Berkunjung ke surga di balik bukit.

Jika bersama lebih baik, mengapa kamu memilih sendiri? --- @_yulesta.

Sabtu kemarin, tanggal 13 September 2014 saya bersama dua belas teman saya memutuskan berkunjung ke Jember. Menikmati sensasi ngtrip rame-rame dengan kendaraan umum. Berawal dari obrolan group whatsapp kelas pertengahan Agustus lalu, kami pun ngetrip ke Tanjung Papuma.
Karena rata-rata kami belum pernah merasakan naik kereta rame-rame dengan tujuan yang agak 'aneh' maka Kereta Tawangalun pun menjadi moda keberangkatan kami. Tiket kereta yang di booking dua minggu sebelum keberangkatan memudahkan kami memilih bangku dengan leluasa. Dengan harga tiket Rp. 30.000,- kami dapat tempat duduk yang berderet. Meski Kereta yang kami tumpangi adalah kereta ekonomi, overall keretanya nyaman, ber AC dan yang terpenting ada colokannya. Sehingga kami tak perlu khawatir dengan baterai low, sehingga tetap eksis di sosial media :D
Eksis di kereta.

Kereta Tawangalun berangkat dari Stasiun Kota Baru, Malang pukul 15.00 wib dan sampai Stasiun Jember sekitar pukul 19.45 wib. Sekedar tips, karena memakan waktu yang agak lama sebaiknya kalau mau ngetrip dengan Kereta sediakan cemilan yang banyak. 
Sampai Stasiun Jember, dan menyempatkan diri untuk narsis dan mengabarkan kepada dunia bahwa kita sudah sampai Jember dengan bahagia saya bersama rombongan nyamperin Pak Agung (Travel Agen) yang akan mengantar kami ke Tanjung Papuma. Sekedar Info, jika kalian akan berkunjung ke Jember dan mau menuju ke Papuma bisa menghubungi Pak Agung. Dengan Rp.300.000,- kalian bakal dijemput dari Stasiun/Terminal Jember menuju ke Papuma dan dari Papuma ke Stasiun/Terminal itu sudah termasuk bonus jalan-jalan keliling Jember untuk kuliner dan beli oleh-oleh.

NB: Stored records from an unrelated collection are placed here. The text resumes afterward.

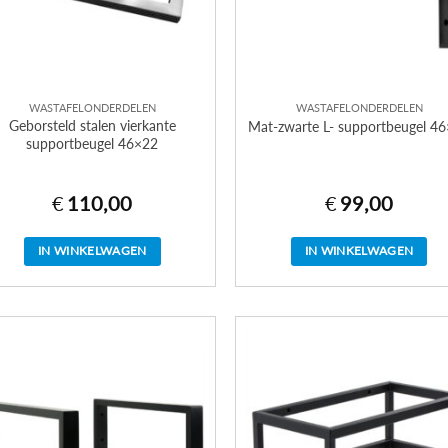
WASTAFELONDERDELEN
WASTAFELONDERDELEN
Geborsteld stalen vierkante
Mat-zwarte L- supportbeugel 4
supportbeugel 46×22
€
110,00
€
99,00
IN WINKELWAGEN
IN WINKELWAGEN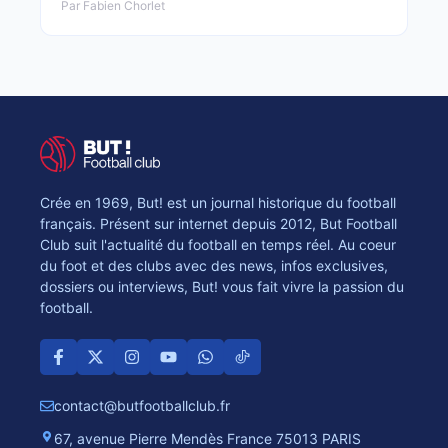
Par Fabien Chorlet
Crée en 1969, But! est un journal historique du football
français. Présent sur internet depuis 2012, But Football
Club suit l'actualité du football en temps réel. Au coeur
du foot et des clubs avec des news, infos exclusives,
dossiers ou interviews, But! vous fait vivre la passion du
football.
contact@butfootballclub.fr
67, avenue Pierre Mendès France 75013 PARIS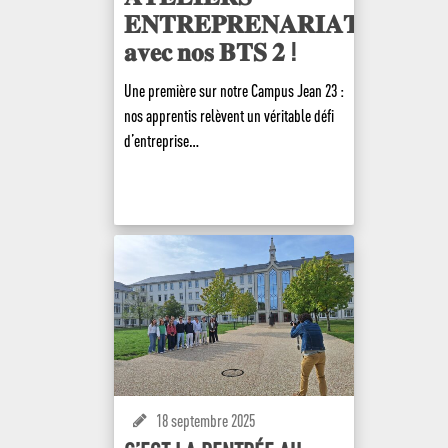
𝐄𝐍𝐓𝐑𝐄𝐏𝐑𝐄𝐍𝐀𝐑𝐈𝐀𝐓
𝐚𝐯𝐞𝐜 𝐧𝐨𝐬 𝐁𝐓𝐒 𝟐 !
Une première sur notre Campus Jean 23 :
nos apprentis relèvent un véritable défi
d’entreprise…
EN SAVOIR +
18 septembre 2025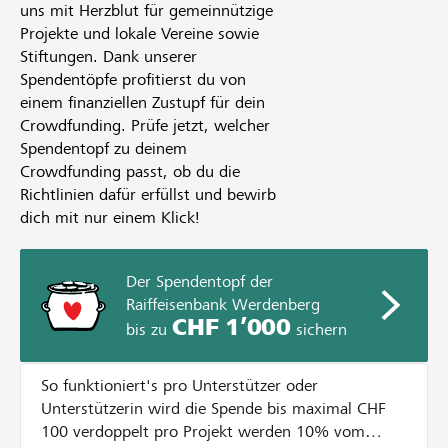
uns mit Herzblut für gemeinnützige
Projekte und lokale Vereine sowie
Stiftungen. Dank unserer
Spendentöpfe profitierst du von
einem finanziellen Zustupf für dein
Crowdfunding. Prüfe jetzt, welcher
Spendentopf zu deinem
Crowdfunding passt, ob du die
Richtlinien dafür erfüllst und bewirb
dich mit nur einem Klick!
Der Spendentopf der
Raiffeisenbank Werdenberg
CHF 1’000
bis zu
sichern
So funktioniert's pro Unterstützer oder
Unterstützerin wird die Spende bis maximal CHF
100 verdoppelt pro Projekt werden 10% vom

Kalau kita dijemputnya di Ambulu maka tarifnya akan berbeda, kabarnya akan lebih murah lagi :D
Jember kami datang.

Karena sudah waktu jam makan malam, kami bersama rombongan di antar Pak Agung ke warung makan dan malam itu kita makan lalapan. Entah karena memang lapar atau porsinya terlalu sedikit kita sampai nambah porsi. Warung lalapan di depan Perhutani, Jember ini selain murah, bersih juga enak. Pesan saya, tempe bacemnya enak saya waktu itu sampai nambah :p untuk ayam gorengnya ada dua pilihan ada ayam kampung dan ayam negeri, selisih harganya tidak terlalu tinggi kok.
Makan malam di Lalapan depan Perhutani, Jember.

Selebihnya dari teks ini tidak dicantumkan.